ESA-NASA Solar Orbiter

Launched in February 2020, the ESA Solar Orbiter’s is the most complex scientific laboratory ever sent to our Sun. The Solar Orbiter’s mission is to take images of the Sun from closer than any spacecraft before it, including a first-time look at its uncharted polar regions.
On March 7, 2022, the Solar Orbiter took this incredible mosaic of 25 individual images using its Extreme Ultraviolet Imager (EUI) instrument from a distance of approximately 47 million miles away from the Sun. This final image contains more than 83 million pixels in a 9148 x 9112 pixel grid, making it the highest resolution image of the Sun’s full disc and corona ever taken.

On March 26, 2022, the Solar Orbiter made it’s way inside the orbit of Mercury, with it’s heatshield reaching 932 degrees F. On March 30, again using its EUI instrument at the Sun’s south pole, took these incredible videos. Scientists believe the Sun’s secrets lie hidden within its solar poles. In 2025, the Solar Orbiter will use the gravitational pull of Venus to crank it’s orbit upwards and allow its instruments to investigate the solar poles from a more top-down viewpoint.
Future Mission Objectives
NASA and the ESA will continue to study our Sun, as it’s the only star we can study up close. Unlocking its mysteries will help us learn more about other stars within the universe. Scientists will learn more about the origins of solar wind (a flow of ionized gases that speed past the Earth at speeds of more than a million miles per hour) and how they shake Earth’s magnetic field.

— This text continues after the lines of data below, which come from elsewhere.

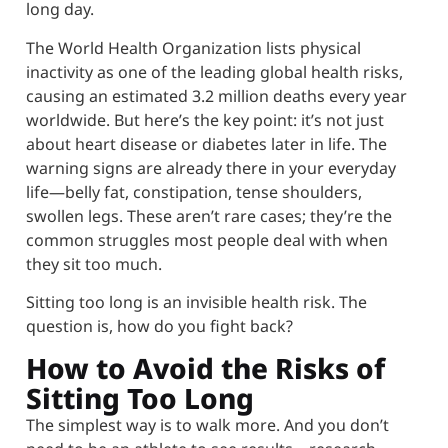
long day.
The World Health Organization lists physical
inactivity as one of the leading global health risks,
causing an estimated 3.2 million deaths every year
worldwide. But here’s the key point: it’s not just
about heart disease or diabetes later in life. The
warning signs are already there in your everyday
life—belly fat, constipation, tense shoulders,
swollen legs. These aren’t rare cases; they’re the
common struggles most people deal with when
they sit too much.
Sitting too long is an invisible health risk. The
question is, how do you fight back?
How to Avoid the Risks of
Sitting Too Long
The simplest way is to walk more. And you don’t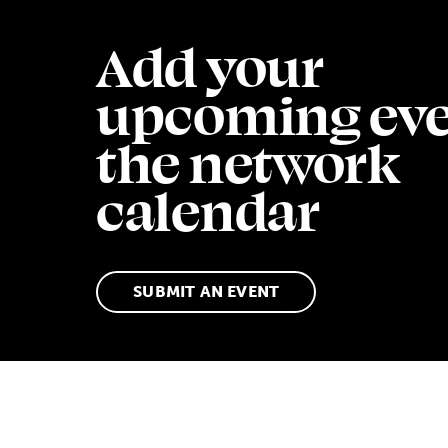
Add your
upcoming eve
the network
calendar
SUBMIT AN EVENT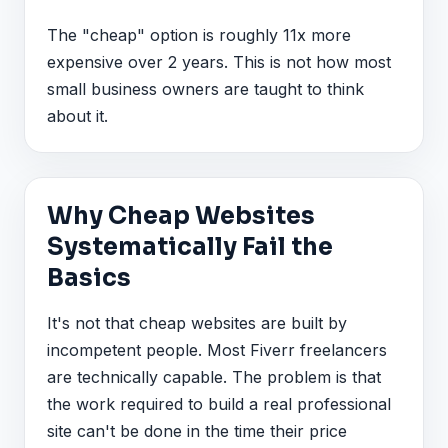
The "cheap" option is roughly 11x more
expensive over 2 years. This is not how most
small business owners are taught to think
about it.
Why Cheap Websites
Systematically Fail the
Basics
It's not that cheap websites are built by
incompetent people. Most Fiverr freelancers
are technically capable. The problem is that
the work required to build a real professional
site can't be done in the time their price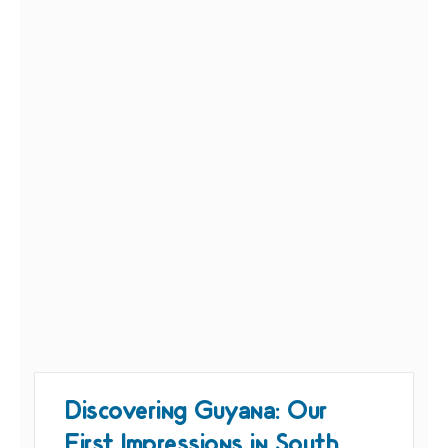
Discovering Guyana: Our
First Impressions in South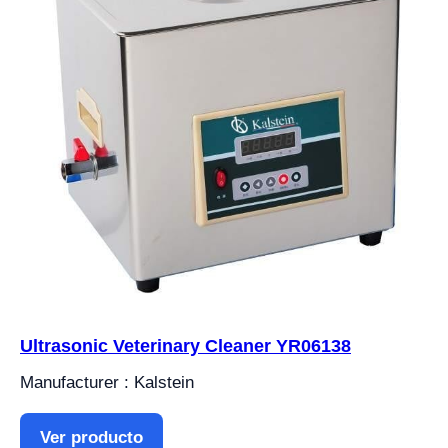
Ultrasonic Veterinary Cleaner YR06138
Manufacturer : Kalstein
Ver producto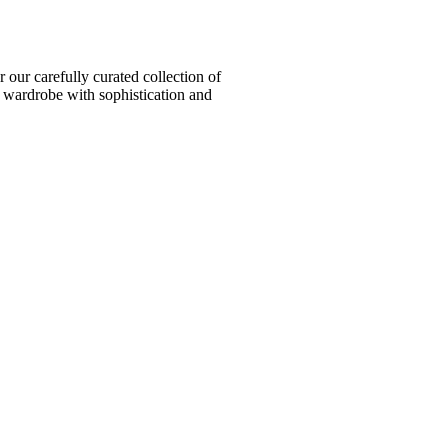
ur carefully curated collection of
l wardrobe with sophistication and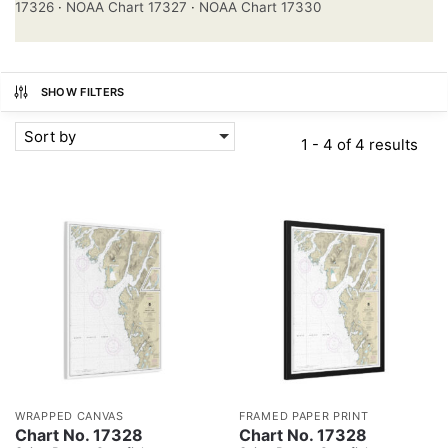
17326
·
NOAA Chart 17327
·
NOAA Chart 17330
SHOW FILTERS
Sort by
1 - 4 of 4 results
WRAPPED CANVAS
FRAMED PAPER PRINT
Chart No. 17328
Chart No. 17328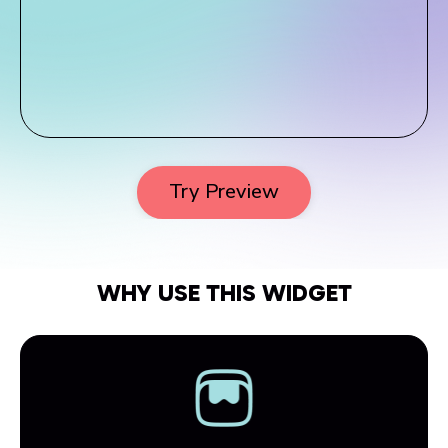
Try Preview
WHY USE THIS WIDGET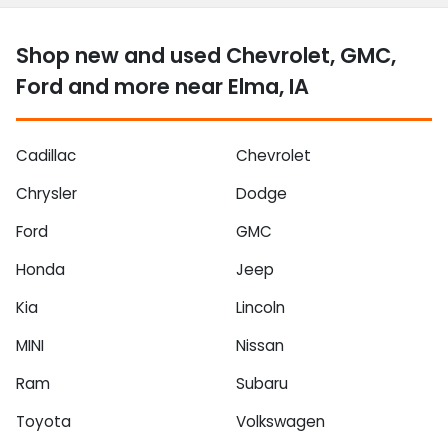
Shop new and used Chevrolet, GMC,
Ford and more near Elma, IA
Cadillac
Chevrolet
Chrysler
Dodge
Ford
GMC
Honda
Jeep
Kia
Lincoln
MINI
Nissan
Ram
Subaru
Toyota
Volkswagen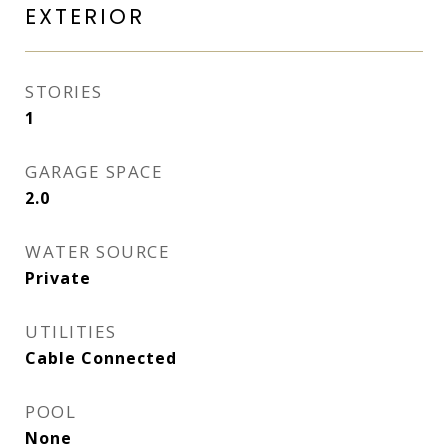
EXTERIOR
STORIES
1
GARAGE SPACE
2.0
WATER SOURCE
Private
UTILITIES
Cable Connected
POOL
None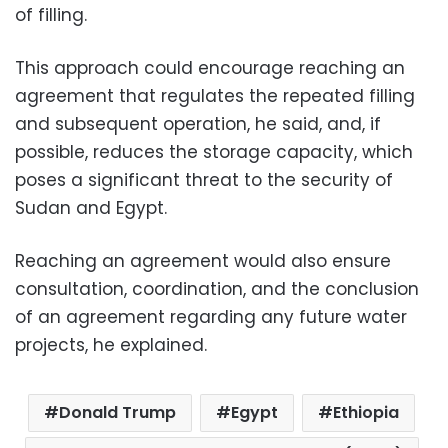
of filling.
This approach could encourage reaching an
agreement that regulates the repeated filling
and subsequent operation, he said, and, if
possible, reduces the storage capacity, which
poses a significant threat to the security of
Sudan and Egypt.
Reaching an agreement would also ensure
consultation, coordination, and the conclusion
of an agreement regarding any future water
projects, he explained.
Donald Trump
Egypt
Ethiopia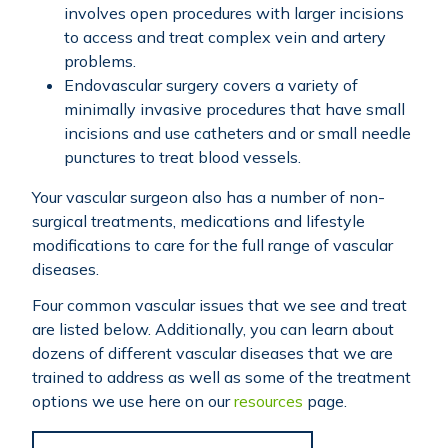
involves open procedures with larger incisions
to access and treat complex vein and artery
problems.
Endovascular surgery covers a variety of
minimally invasive procedures that have small
incisions and use catheters and or small needle
punctures to treat blood vessels.
Your vascular surgeon also has a number of non-
surgical treatments, medications and lifestyle
modifications to care for the full range of vascular
diseases.
Four common vascular issues that we see and treat
are listed below. Additionally, you can learn about
dozens of different vascular diseases that we are
trained to address as well as some of the treatment
options we use here on our
resources
page.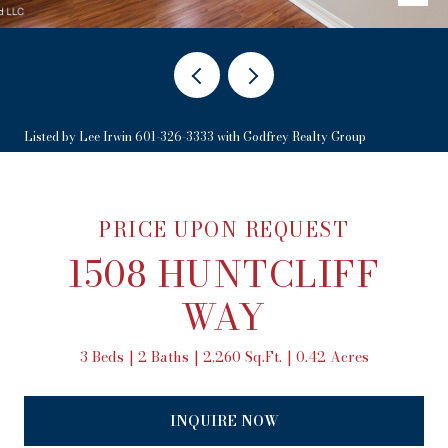
Listed by Lee Irwin 601-326-3333 with Godfrey Realty Group
PRICE UPON REQUEST
1508 HUNTCLIFF
WAY
3 Beds
2 Baths
2,260 Sq.Ft.
0.42 Acres
INQUIRE NOW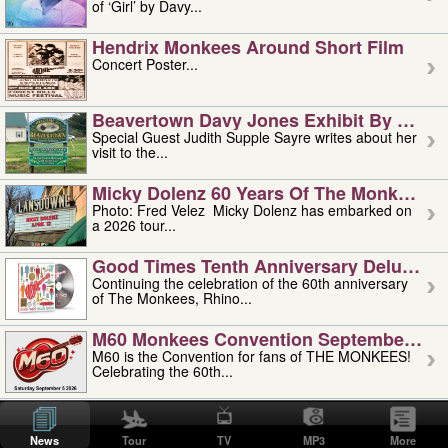
of ‘Girl’ by Davy...
Hendrix Monkees Around Short Film
Concert Poster...
Beavertown Davy Jones Exhibit By Judit
Special Guest Judith Supple Sayre writes about her
visit to the...
Micky Dolenz 60 Years Of The Monkees T
Photo: Fred Velez Micky Dolenz has embarked on
a 2026 tour...
Good Times Tenth Anniversary Deluxe Edi
Continuing the celebration of the 60th anniversary
of The Monkees, Rhino...
M60 Monkees Convention September 4, 5 
M60 is the Convention for fans of THE MONKEES!
Celebrating the 60th...
'uncle' Floyd Vivino: 1951-2026
Uncle Floyd Vivino with Oogie Floyd Vivino,
News
Tour
TV
MP3
More
professionally known as...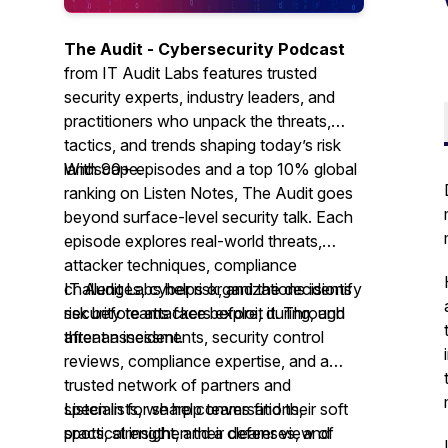
The Audit - Cybersecurity Podcast
from IT Audit Labs features trusted
security experts, industry leaders, and
practitioners who unpack the threats,
tactics, and trends shaping today’s risk
landscape.
With 90+ episodes and a top 10% global
ranking on Listen Notes,
The Audit
goes
beyond surface-level security talk. Each
episode explores real-world threats,
attacker techniques, compliance
challenges, cyber risk, and the decisions
IT Audit Labs helps organizations identify
security teams face before, during, and
risk before attackers exploit it. Through
after an incident.
threat assessments, security control
reviews, compliance expertise, and a
trusted network of partners and
specialists, we help teams find their soft
Listen in for sharp conversations,
spots, strengthen their defenses, and
practical insight, and a clearer view of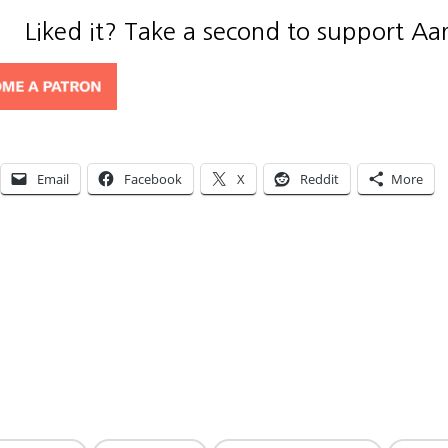
Liked it? Take a second to support Aa
Email
Facebook
X
Reddit
More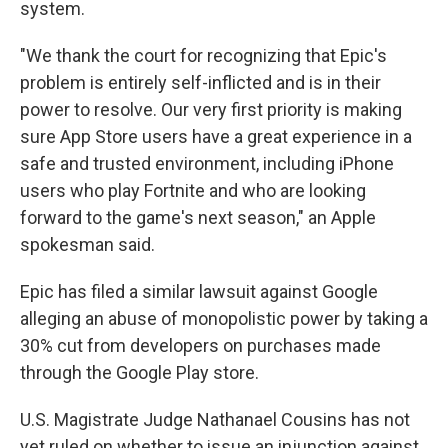
system.
"We thank the court for recognizing that Epic's
problem is entirely self-inflicted and is in their
power to resolve. Our very first priority is making
sure App Store users have a great experience in a
safe and trusted environment, including iPhone
users who play Fortnite and who are looking
forward to the game's next season," an Apple
spokesman said.
Epic has filed a similar lawsuit against Google
alleging an abuse of monopolistic power by taking a
30% cut from developers on purchases made
through the Google Play store.
U.S. Magistrate Judge Nathanael Cousins has not
yet ruled on whether to issue an injunction against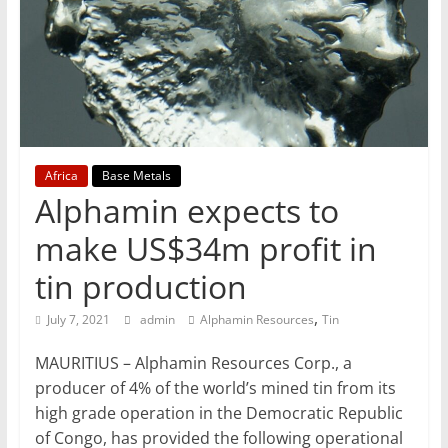
T
Mining
Processing
&
Metallurgy
Africa
Base Metals
Alphamin expects to
make US$34m profit in
tin production
,
July 7, 2021
admin
Alphamin Resources
Tin
MAURITIUS – Alphamin Resources Corp., a
producer of 4% of the world’s mined tin from its
high grade operation in the Democratic Republic
of Congo, has provided the following operational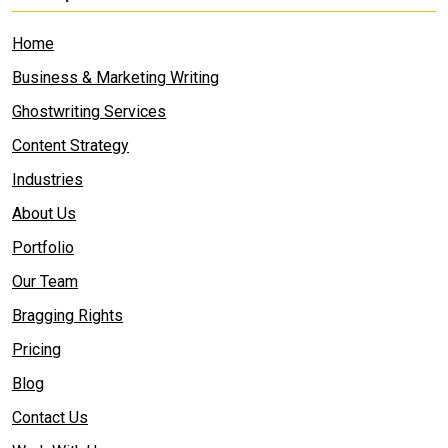
Home
Business & Marketing Writing
Ghostwriting Services
Content Strategy
Industries
About Us
Portfolio
Our Team
Bragging Rights
Pricing
Blog
Contact Us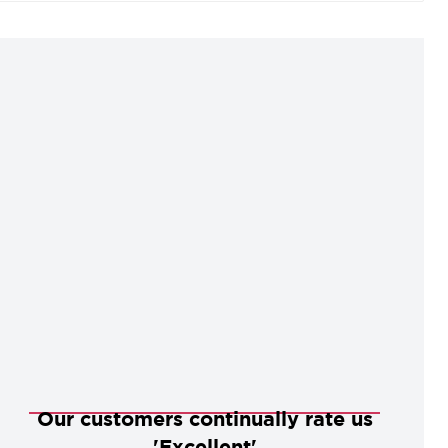
o perfectly complement our extensive collection of
oors and door furniture.
Our customers continually rate us
'Excellent'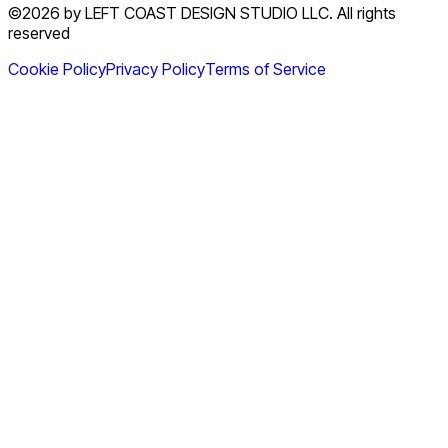
©2026 by LEFT COAST DESIGN STUDIO LLC. All rights
reserved
Cookie Policy
Privacy Policy
Terms of Service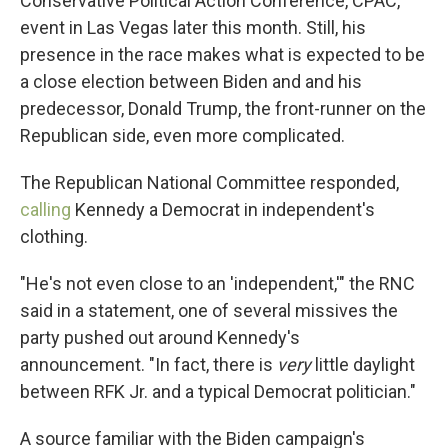
Conservative Political Action Conference, CPAC,
event in Las Vegas later this month. Still, his
presence in the race makes what is expected to be
a close election between Biden and and his
predecessor, Donald Trump, the front-runner on the
Republican side, even more complicated.
The Republican National Committee responded,
calling
Kennedy a Democrat in independent's
clothing.
"He's not even close to an 'independent,'" the RNC
said in a statement, one of several missives the
party pushed out around Kennedy's
announcement. "In fact, there is
very
little daylight
between RFK Jr. and a typical Democrat politician."
A source familiar with the Biden campaign's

These studies will help us learn more about space weather and how to predict it to protect the satellites we all depend on. Scientists also hope to discover what drives the Sun’s 11-year cycle of rising and subsiding magnetic activity, what heats up the upper layers of the corona, what drives the generation of solar wind and accelerates its speed, and how it all affects Earth.